Support for Self-isolating Families

Part of 1. Questions to the First Minister – in the Senedd at 2:21 pm on 8 December 2020.

Alert me about debates like this

Photo of Mark Drakeford Mark Drakeford Labour 2:21, 8 December 2020

Llywydd, I thank David Rees for those important points. We discussed these matters at the last meeting of the social partnership council with representatives of employers in the private and public sectors, as well as the trade unions that were present. I'm very glad that the campaign that we have launched and are running at the moment is one supported by the Confederation of British Industry and the Federation of Small Businesses, as well as the Wales TUC. It's there to make sure that employers, as well as workers, know and then live up to their responsibilities.

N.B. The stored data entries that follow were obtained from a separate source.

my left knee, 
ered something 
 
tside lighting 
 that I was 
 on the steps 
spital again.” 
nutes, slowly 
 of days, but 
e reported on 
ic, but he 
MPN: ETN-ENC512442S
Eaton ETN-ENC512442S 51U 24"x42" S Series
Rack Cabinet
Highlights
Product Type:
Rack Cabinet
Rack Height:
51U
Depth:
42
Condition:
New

The reason why we've extended self-isolation payments to parents and carers of children has been rehearsed on the floor, here, of the Senedd; I think Helen Mary Jones raised it with me last week. But, also, the more coronavirus is in circulation, the more people will be asked to self-isolate. In South Wales Police alone, 350 staff and police officers have been asked to self-isolate in the last seven days. That is the impact of coronavirus in our communities and on our key public services. It is why it is absolutely essential and unambiguous that we have to take the actions that we are taking. Where people try to chip away at it, looking for restrictions to be lifted and acting as though restrictions are not necessary for the health of the public, that sort of figure simply tells you that unless we get this under control and act together to do it, the impact is absolutely real, not just in the health service but in other public services as well.

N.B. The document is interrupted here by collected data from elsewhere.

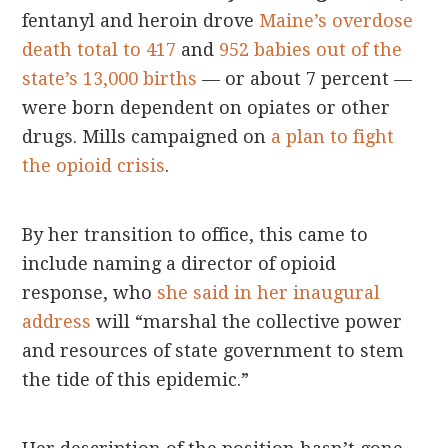
fentanyl and heroin drove
Maine’s overdose
death total to 417
and
952 babies out of the
state’s 13,000 births
— or about 7 percent —
were born dependent on opiates or other
drugs. Mills campaigned on
a plan to fight
the opioid crisis
.
By her transition to office, this came to
include naming a director of opioid
response, who
she said in her inaugural
address
will “marshal the collective power
and resources of state government to stem
the tide of this epidemic.”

David Rees asked how many times it's possible to claim the payment. I think we allow it at the moment on three different occasions. If a setting has needed to ask people to self-isolate for three times in a row, then we think it is right to pause and find out what is going on in that setting, because, in the way that David Rees said, sometimes we need to put the cause of the problem right in a workplace, rather than always just dealing with the consequences.